Found out that it had been removed from the site.

What?  Why?  Who knows?  Some kind of US/UK rights thing, I assume; it'd been out in the UK for a long time, but was not "officially" out in the US yet?  Something like that.  I've been stalking it ever since, for months now.

And then: Netgalley!  Oh, Netgalley, I love you, in spite of your enabling of my really-starting-to-be-worrisome addiction.  The publisher let me have a copy of this to read and good lord, it was so good.

Here's the thing that's cool--it's NOT mind-blowing.  Like, this book is not about turning my world upside down and causing me to rethink my understanding of consciousness or free will (I'm looking at you, Ancillary Justice). It didn't bust anything wide open--it just did what it was doing--a book about a girl who begins to realize that not everything in her life is as it should be, and that reality is not what she thought she knew--absolutely perfectly.

Triss wakes up in bed, sick and miserable.  Her parents are solicitous; the doctor is not worried.  She fell into the river, you see--she even remembers climbing out and stumbling home.  But why are her memories so oddly distant?  Why does her little sister scream at the sight of her?  And what is this wild hunger she can't satisfy?

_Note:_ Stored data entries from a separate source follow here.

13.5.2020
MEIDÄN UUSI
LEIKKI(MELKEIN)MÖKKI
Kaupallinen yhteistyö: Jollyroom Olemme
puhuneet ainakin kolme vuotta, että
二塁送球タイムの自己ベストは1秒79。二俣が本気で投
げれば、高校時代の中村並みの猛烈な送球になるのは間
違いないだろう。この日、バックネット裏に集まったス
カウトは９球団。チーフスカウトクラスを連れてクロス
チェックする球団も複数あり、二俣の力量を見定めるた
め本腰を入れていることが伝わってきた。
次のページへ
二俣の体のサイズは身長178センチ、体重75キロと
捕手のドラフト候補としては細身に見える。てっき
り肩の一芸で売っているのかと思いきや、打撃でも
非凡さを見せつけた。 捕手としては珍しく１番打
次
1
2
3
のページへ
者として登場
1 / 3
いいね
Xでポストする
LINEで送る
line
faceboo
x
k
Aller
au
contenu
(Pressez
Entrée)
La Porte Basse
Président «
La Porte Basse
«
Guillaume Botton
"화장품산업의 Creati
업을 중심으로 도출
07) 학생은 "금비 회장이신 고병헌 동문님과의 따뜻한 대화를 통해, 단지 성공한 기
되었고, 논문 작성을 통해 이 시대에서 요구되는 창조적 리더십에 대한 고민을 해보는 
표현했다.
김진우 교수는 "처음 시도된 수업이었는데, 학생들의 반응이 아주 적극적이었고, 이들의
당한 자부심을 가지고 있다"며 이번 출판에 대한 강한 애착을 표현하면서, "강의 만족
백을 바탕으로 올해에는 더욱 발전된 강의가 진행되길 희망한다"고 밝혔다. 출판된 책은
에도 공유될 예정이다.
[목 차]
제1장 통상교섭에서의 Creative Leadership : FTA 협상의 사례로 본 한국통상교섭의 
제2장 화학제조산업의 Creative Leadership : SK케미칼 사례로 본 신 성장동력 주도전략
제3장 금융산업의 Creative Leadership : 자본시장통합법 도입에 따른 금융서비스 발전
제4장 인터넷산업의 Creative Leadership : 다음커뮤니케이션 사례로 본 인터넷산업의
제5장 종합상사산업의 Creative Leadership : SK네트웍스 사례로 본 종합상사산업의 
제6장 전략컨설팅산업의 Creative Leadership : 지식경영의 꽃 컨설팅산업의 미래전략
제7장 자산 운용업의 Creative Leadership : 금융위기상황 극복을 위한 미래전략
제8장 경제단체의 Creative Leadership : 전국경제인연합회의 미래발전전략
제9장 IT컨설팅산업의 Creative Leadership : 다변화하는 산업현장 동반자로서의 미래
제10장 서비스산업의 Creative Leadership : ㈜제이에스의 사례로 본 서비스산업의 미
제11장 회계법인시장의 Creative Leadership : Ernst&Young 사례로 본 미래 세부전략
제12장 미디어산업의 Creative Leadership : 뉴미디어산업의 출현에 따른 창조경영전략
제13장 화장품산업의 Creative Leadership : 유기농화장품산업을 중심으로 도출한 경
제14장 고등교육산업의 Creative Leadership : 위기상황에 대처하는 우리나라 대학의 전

There are so many good moments in this story, I just want to list them off to explain how they accumulate to make the book amazing. I think what it comes down to is that at every point where things could have been formulaic, that formula was tacitly acknowledged, and then either subverted or happened to fit in with the story.

Take the title.  You've got a girl with confused memories, magical elements, and a title about a cuckoo--it's not long before you start thinking about changelings.  But this is not a book where you sit through the first act thinking, "God, I hope we're not leading up to a big reveal at the end that she's a changeling, because duh."  But no, not even remotely--Hardinge realizes how much of this you are probably figuring out, and she doesn't let you get bored with the details as revealed.  You watch Triss come to the conclusions that you've seen coming, and every step down that path is worth it.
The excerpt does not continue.